[Exercise goal]: Every record must be copied exactly, except that pictures are dropped.

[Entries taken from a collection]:

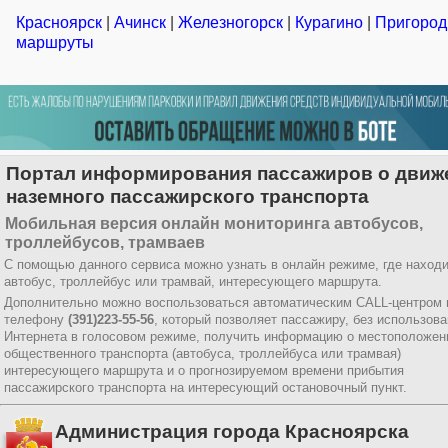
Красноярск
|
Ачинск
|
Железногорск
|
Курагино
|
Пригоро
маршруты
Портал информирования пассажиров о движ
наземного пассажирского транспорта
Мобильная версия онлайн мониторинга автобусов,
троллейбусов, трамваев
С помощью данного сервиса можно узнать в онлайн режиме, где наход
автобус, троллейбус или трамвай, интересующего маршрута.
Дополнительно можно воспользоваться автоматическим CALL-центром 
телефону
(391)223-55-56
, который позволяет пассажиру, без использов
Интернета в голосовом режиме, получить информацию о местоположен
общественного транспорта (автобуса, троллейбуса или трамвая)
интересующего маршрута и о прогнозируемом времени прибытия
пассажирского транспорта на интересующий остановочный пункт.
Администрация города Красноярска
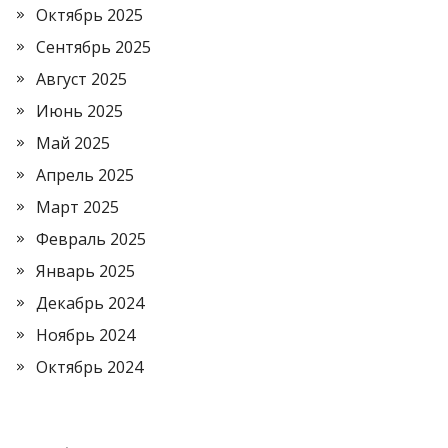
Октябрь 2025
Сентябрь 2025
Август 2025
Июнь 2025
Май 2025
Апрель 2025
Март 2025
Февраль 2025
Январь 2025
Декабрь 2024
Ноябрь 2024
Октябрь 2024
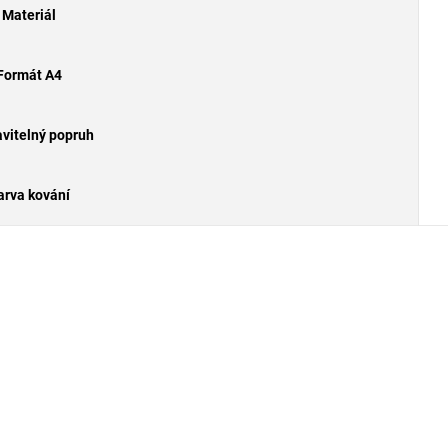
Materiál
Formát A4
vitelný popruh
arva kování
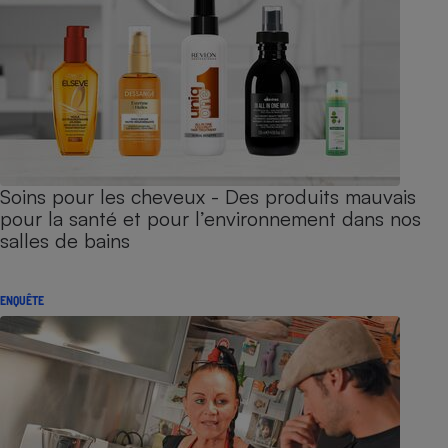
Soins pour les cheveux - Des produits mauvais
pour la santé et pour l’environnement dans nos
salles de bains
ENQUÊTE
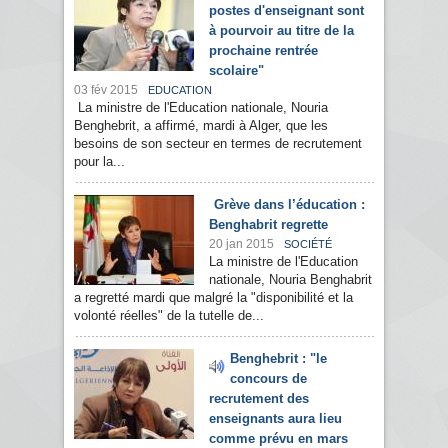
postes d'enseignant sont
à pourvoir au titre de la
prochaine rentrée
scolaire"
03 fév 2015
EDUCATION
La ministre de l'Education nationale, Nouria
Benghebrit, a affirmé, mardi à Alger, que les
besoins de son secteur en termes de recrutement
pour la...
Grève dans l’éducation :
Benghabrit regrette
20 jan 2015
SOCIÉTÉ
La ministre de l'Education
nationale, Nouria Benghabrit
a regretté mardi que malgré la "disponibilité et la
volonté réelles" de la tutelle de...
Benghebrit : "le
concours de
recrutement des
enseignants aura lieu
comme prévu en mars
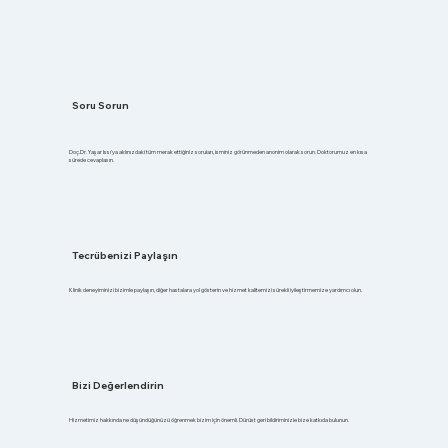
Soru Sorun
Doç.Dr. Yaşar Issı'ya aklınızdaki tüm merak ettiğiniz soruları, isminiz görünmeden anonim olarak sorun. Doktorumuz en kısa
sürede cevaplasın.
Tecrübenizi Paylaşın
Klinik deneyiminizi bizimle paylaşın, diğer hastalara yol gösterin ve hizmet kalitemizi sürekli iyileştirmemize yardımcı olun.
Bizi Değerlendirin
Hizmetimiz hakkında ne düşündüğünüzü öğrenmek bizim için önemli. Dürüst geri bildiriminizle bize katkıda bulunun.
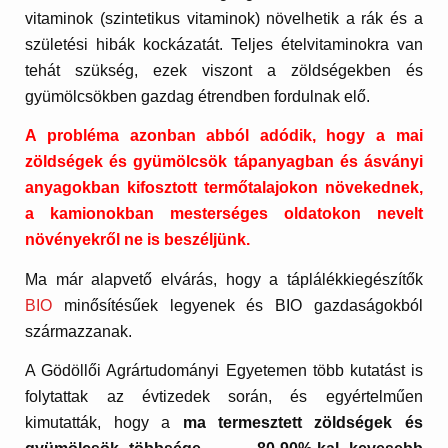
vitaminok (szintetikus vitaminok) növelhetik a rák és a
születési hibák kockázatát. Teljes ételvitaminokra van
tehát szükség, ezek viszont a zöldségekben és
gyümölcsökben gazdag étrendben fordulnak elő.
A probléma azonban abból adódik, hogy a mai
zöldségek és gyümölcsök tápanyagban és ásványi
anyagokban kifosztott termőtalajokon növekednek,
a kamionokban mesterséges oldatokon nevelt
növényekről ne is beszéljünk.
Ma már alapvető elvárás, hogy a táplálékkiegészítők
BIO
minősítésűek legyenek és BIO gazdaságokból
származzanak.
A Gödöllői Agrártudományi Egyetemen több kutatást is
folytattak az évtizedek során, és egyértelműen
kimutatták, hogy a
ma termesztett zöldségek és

[Solution for this exercise]:
Красноярск
|
Ачинск
|
Железногорск
|
Курагино
|
Пригоро
маршруты
Портал информирования пассажиров о движ
наземного пассажирского транспорта
Мобильная версия онлайн мониторинга автобусов,
троллейбусов, трамваев
С помощью данного сервиса можно узнать в онлайн режиме, где наход
автобус, троллейбус или трамвай, интересующего маршрута.
Дополнительно можно воспользоваться автоматическим CALL-центром 
телефону
(391)223-55-56
, который позволяет пассажиру, без использов
Интернета в голосовом режиме, получить информацию о местоположен
общественного транспорта (автобуса, троллейбуса или трамвая)
интересующего маршрута и о прогнозируемом времени прибытия
пассажирского транспорта на интересующий остановочный пункт.
Администрация города Красноярска
Октябрь 2025
Сентябрь 2025
Август 2025
Июнь 2025
Май 2025
Апрель 2025
Март 2025
Февраль 2025
Январь 2025
Декабрь 2024
Ноябрь 2024
Октябрь 2024
Materiál
Formát A4
vitelný popruh
arva kování
Soins pour les cheveux - Des produits mauvais
pour la santé et pour l’environnement dans nos
salles de bains
ENQUÊTE
postes d'enseignant sont
à pourvoir au titre de la
prochaine rentrée
scolaire"
03 fév 2015
EDUCATION
La ministre de l'Education nationale, Nouria
Benghebrit, a affirmé, mardi à Alger, que les
besoins de son secteur en termes de recrutement
pour la...
Grève dans l’éducation :
Benghabrit regrette
20 jan 2015
SOCIÉTÉ
La ministre de l'Education
nationale, Nouria Benghabrit
a regretté mardi que malgré la "disponibilité et la
volonté réelles" de la tutelle de...
Benghebrit : "le
concours de
recrutement des
enseignants aura lieu
comme prévu en mars
Soru Sorun
Doç.Dr. Yaşar Issı'ya aklınızdaki tüm merak ettiğiniz soruları, isminiz görünmeden anonim olarak sorun. Doktorumuz en kısa
sürede cevaplasın.
Tecrübenizi Paylaşın
Klinik deneyiminizi bizimle paylaşın, diğer hastalara yol gösterin ve hizmet kalitemizi sürekli iyileştirmemize yardımcı olun.
Bizi Değerlendirin
Hizmetimiz hakkında ne düşündüğünüzü öğrenmek bizim için önemli. Dürüst geri bildiriminizle bize katkıda bulunun.
vitaminok (szintetikus vitaminok) növelhetik a rák és a
születési hibák kockázatát. Teljes ételvitaminokra van
tehát szükség, ezek viszont a zöldségekben és
gyümölcsökben gazdag étrendben fordulnak elő.
A probléma azonban abból adódik, hogy a mai
zöldségek és gyümölcsök tápanyagban és ásványi
anyagokban kifosztott termőtalajokon növekednek,
a kamionokban mesterséges oldatokon nevelt
növényekről ne is beszéljünk.
Ma már alapvető elvárás, hogy a táplálékkiegészítők
BIO
minősítésűek legyenek és BIO gazdaságokból
származzanak.
A Gödöllői Agrártudományi Egyetemen több kutatást is
folytattak az évtizedek során, és egyértelműen
kimutatták, hogy a
ma termesztett zöldségek és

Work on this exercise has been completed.